Sheep Central, March 9, 2015
Golden Shears open shearing championship winner Gavin Mutch. Picture: Golden Shears

Golden Shears open shearing championship winner Gavin Mutch. Picture: Pete Nikolaison

A Scottish shearer who settled in New Zealand to farm in Taranaki has become the first shearer from overseas to win the Golden Shears Open Shearing Championship.

Gavin Mutch, the 36-year-old won the title on the same stage in Masterton that he won the World Championships final in 2012, bringing fame both to Huntly in Aberdeenshire and New Zealand’s Forgotten Highway hamlet of Whangamomona, Shearing Sports New Zealand media officer Doug Laing said.

Mutch’s wife Pip and their children watched the internet livestreaming from home in Taranaki, and others were watching the history-making 55th Golden Shears Open finalist over breakfast about 20,000km away.

Mr Laing said the win ushered in a new era of open shearers after legendary Te Kuiti shearer David Fagan was eliminated in the semi-finals, in what was to have been a bid for a 17th and final Golden Shears Open title before retiring next month.

Mutch said Fagan had stopped a lot of other great shearers from achieving the ultimate goal in World shearing, and he was glad to have won before the 53-year-old Fagan retired.

The 2010 winner, Cam Ferguson, of Waipawa, was also ousted in the semi-finals, leaving a unique field comprising just one former winner, Hastings shearer Dion King, and including three newcomers.

It was the first time since 2002 that there had not been at least two former winners, and the number of first-time Golden Shears Open finalist in the six-man field was the most since 1983, Mr Laing said.

Shearing legend David Fagan competes in the 2015 Golden Shears open championship. Picture: Golden Shears.

Shearing legend David Fagan competes in the 2015 Golden Shears open championship. Picture: Pete Nikolaison.

Fagan and Ferguson eliminated

After the elimination of Fagan and Ferguson, the winners of 18 finals between them this season, the pace in the final was expected to be a battle between Mutch and King, and possibly the unheralded 30-year-old Pyper, who ultimately was top emerge as a serious hope of being the first South Island shearer to win the title since 1989, Mr Laing said.

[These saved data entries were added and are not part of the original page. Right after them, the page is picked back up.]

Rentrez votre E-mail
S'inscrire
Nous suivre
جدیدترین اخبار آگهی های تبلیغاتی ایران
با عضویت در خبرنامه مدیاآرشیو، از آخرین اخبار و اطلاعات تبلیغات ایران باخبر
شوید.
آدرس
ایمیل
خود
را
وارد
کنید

The lead see-sawed mainly between King and Pyper, on stands one and two, but King ultimately finished first in 17 minutes 36.835sec, almost losing his last sheep over the front side of the board instead of through the porthole.

He beat Pyper by 10 seconds, Mutch by 20, and fast-finishing surprise packet Aaron Haynes, of Feilding, who finished in 18 minutes 4.407sec.

Mutch scores win on quality points

Few in a crowd of well over 1600 were prepared to pick the ultimate outcome while judges calculated pen quality points, and ultimately Mutch, scoring well in quality points but still not the best, had done enough to win by just 0.596pts from Haynes, Golden Shears said.

Southland shearer Nathan Stratford had his best result in six Golden Shears Open finals by finishing third, and claiming the honours for best quality points.

King, the 2006 winner and in the final for a 9th time, was 4th, followed by first-time finalists Murray Henderson, of Feilding, and Pyper.

Mutch first reached the Golden Shears Open final in 2005 and the 2015 final was his sixth, the best previous results having been two fourth placings.

In other major events on the final night, Rakaia shearer Tony Coster returned to No 1 as New Zealand’s top all-wools shearer by winning the PGG Wrightson National Circuit final, having won three times consecutively from 2009 to 2011, while 23-year-old Joel Henare, of Gisborne, won his third consecutive Golden Shears Open woolhandling title, Mr Laing said.

Fagan was honoured on stage to a standing ovation marking the end of a Golden Shears career spanning 35 years.

On Thursday, Lanarkshire lassie Claire Wilson’s novice Woolhandling win was Scotland’s first New Zealand Golden Shears title since senior shearer Doug Lambie’s win in 1990.